Is ISM Manufacturing A Silver Bullet For Business Cycle Analysis?

 | Jun 23, 2016 07:52AM ET

Former hedge fund manager Raoul Pal is a fan of the ISM Manufacturing Index. In fact, the one-time co-manager of the GLG Global Macro Fund in London puts this widely followed benchmark at the center of his analytical universe for all things related to global macro investing.

“The ISM is our best guide to the business cycle,” he says in a new 40-minute video. The index is regularly featured in his monthly newsletter, The Global Macro Investor. Pal’s reasoning for using this index inspires a fresh look at how the ISM numbers stack up for estimating recession probabilities in the US.

The idea that the ISM data is valuable information for modeling the business cycle isn’t new or controversial—many economists and investors eagerly read the monthly updates for this dataset in search of big-picture insight via the most sensitive slice of the US economy.
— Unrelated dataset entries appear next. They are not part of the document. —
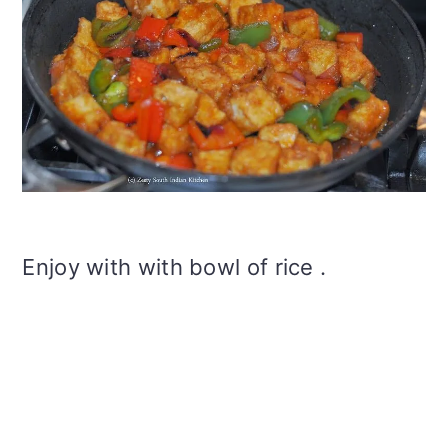
Enjoy with with bowl of rice .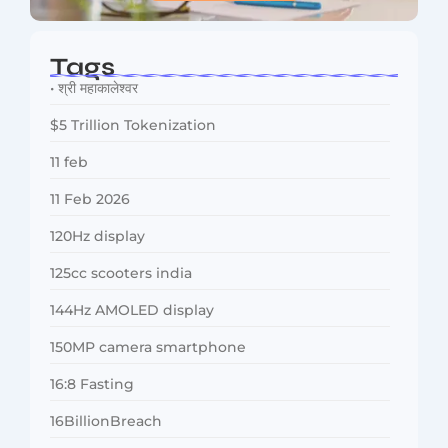
Tags
• श्री महाकालेश्वर
$5 Trillion Tokenization
11 feb
11 Feb 2026
120Hz display
125cc scooters india
144Hz AMOLED display
150MP camera smartphone
16:8 Fasting
16BillionBreach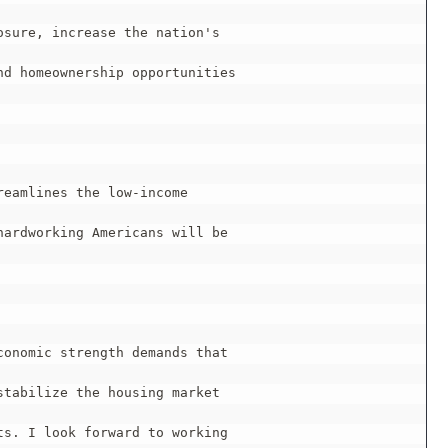
sure, increase the nation's

d homeownership opportunities

eamlines the low-income

ardworking Americans will be

onomic strength demands that

tabilize the housing market

s. I look forward to working
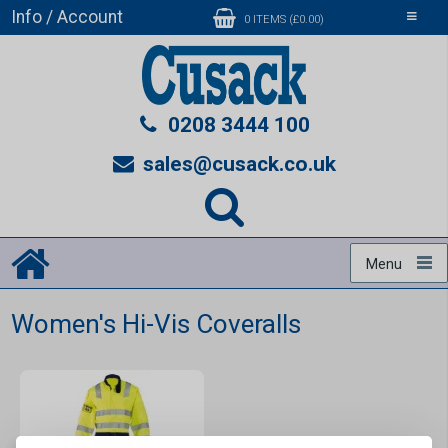
Info / Account
Toggle
0 ITEMS (£0.00)
navigati
0208 3444 100
sales@cusack.co.uk
Menu
Women's Hi-Vis Coveralls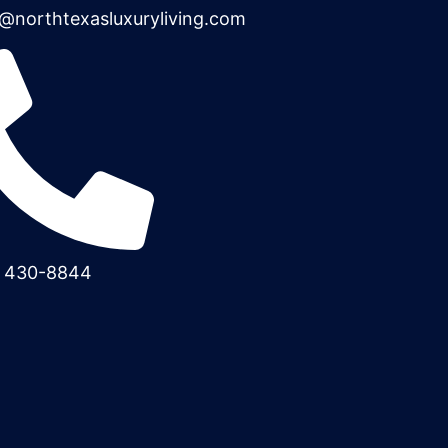
@northtexasluxuryliving.com
) 430-8844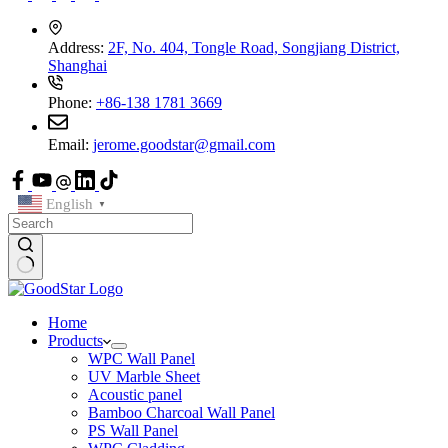
Address:
2F, No. 404, Tongle Road, Songjiang District,
Shanghai
Phone:
+86-138 1781 3669
Email:
jerome.goodstar@gmail.com
English
▼
Home
Products
WPC Wall Panel
UV Marble Sheet
Acoustic panel
Bamboo Charcoal Wall Panel
PS Wall Panel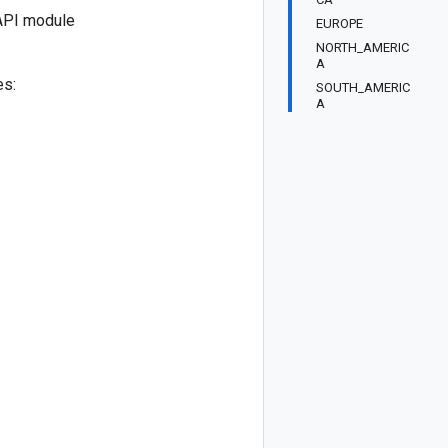
API module
EUROPE
NORTH_AMERIC
A
es:
SOUTH_AMERIC
A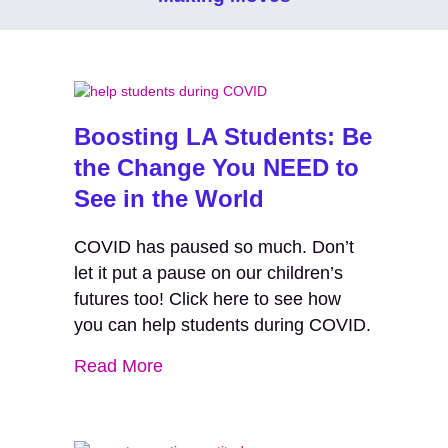
Boosting LA Students: Be
the Change You NEED to
See in the World
COVID has paused so much. Don’t
let it put a pause on our children’s
futures too! Click here to see how
you can help students during COVID.
Read More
Here at The Capital Spectator, this data is one of several metrics for analyzing the business cycle in our monthly economic profile and in The US Business Cycle Risk Report. But Pal effectively argues that the ISM numbers deserves high priority—perhaps much more so than most investors recognize.
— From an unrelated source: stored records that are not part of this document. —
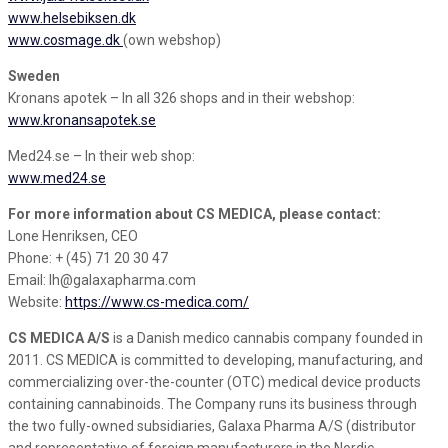
www.helsebiksen.dk
www.cosmage.dk
(own webshop)
Sweden
Kronans apotek – In all 326 shops and in their webshop:
www.kronansapotek.se
Med24.se – In their web shop:
www.med24.se
For more information about CS MEDICA, please contact:
Lone Henriksen, CEO
Phone: + (45) 71 20 30 47
Email: lh@galaxapharma.com
Website:
https://www.cs-medica.com/
CS MEDICA A/S
is a Danish medico cannabis company founded in
2011. CS MEDICA is committed to developing, manufacturing, and
commercializing over-the-counter (OTC) medical device products
containing cannabinoids. The Company runs its business through
the two fully-owned subsidiaries, Galaxa Pharma A/S (distributor
and representative of foreign manufacturers in the Nordic,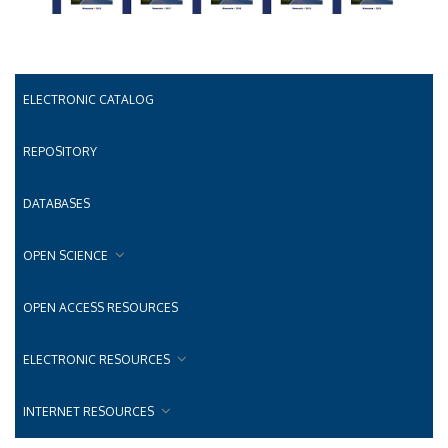
ELECTRONIC CATALOG
REPOSITORY
DATABASES
OPEN SCIENCE
OPEN ACCESS RESOURCES
ELECTRONIC RESOURCES
INTERNET RESOURCES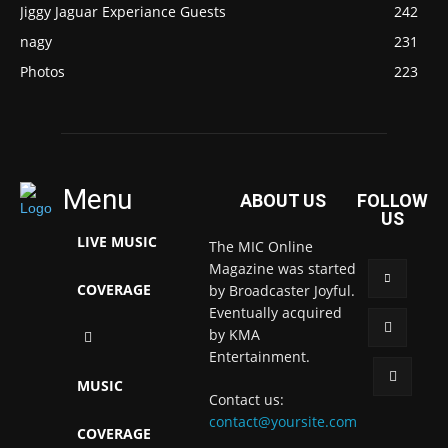
Jiggy Jaguar Experiance Guests
242
nagy
231
Photos
223
Menu
ABOUT US
FOLLOW
US
LIVE MUSIC
The MIC Online
Magazine was started
COVERAGE
by Broadcaster Joyful.
Eventually acquired
by KMA
Entertainment.
MUSIC
Contact us:
contact@yoursite.com
COVERAGE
To test that advice, let’s run the ISM data through a NBER’s monthly recession signals. The goal is to search for a degree of objectivity by translating ISM’s raw numbers into recession probabilities. (As a preview, this methodology assigns a low probability that a US recession started in May.)

The chart below zooms in on the results of this modeling excercise since 1990, during which time there were three US recessions, as indicated by the gray bars. There’s certainly a relationship between the ISM and the business cycle. But the probit model output history suggests that there are also hazards in relying on the ISM alone for estimating recession risk.